Re: Store query results in new RDF

Andy Seaborne Thu, 07 Nov 2013 05:58:06 -0800

On 07/11/13 02:55, Adeeb Noor wrote:


On Wed, Nov 6, 2013 at 5:23 AM, Andy Seaborne <a...@apache.org
<mailto:a...@apache.org>> wrote:

    On 06/11/13 00:31, Adeeb Noor wrote:

        Any help with my question please.

        AdeeB


        On Mon, Nov 4, 2013 at 1:48 PM, Adeeb Noor
        <adeeb.n...@colorado.edu <mailto:adeeb.n...@colorado.edu>> wrote:

            Hi Andy:

            Thanks for the response.

            My TDB is on my hard drive with 15GB size wise.


    How many triples?


*The number of triples is: 37397456*


    And how much of the DB does the SELECT query match?
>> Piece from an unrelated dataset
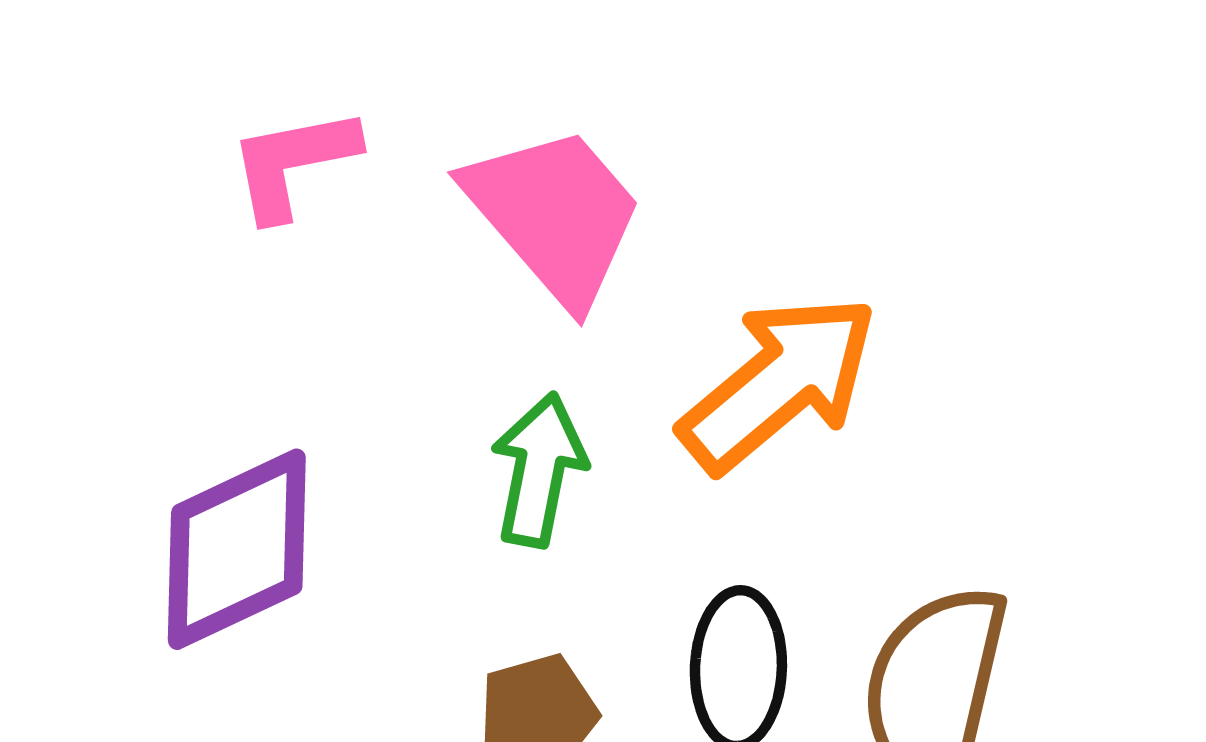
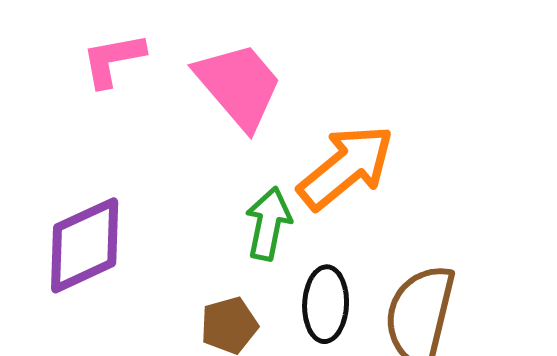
green arrow: (539, 470) -> (268, 224), moved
    What's SELECT (count(*) AS ?c) ....
    What's SELECT (count(distinct *) AS ?c) ....


No response?

This is asking what proportion of the DB is being extracted.

On the current information, I'd guess the system starts swapping due toa large construct graph but that's just a guess.


Streaming the execConstructTriples to a disk file may help.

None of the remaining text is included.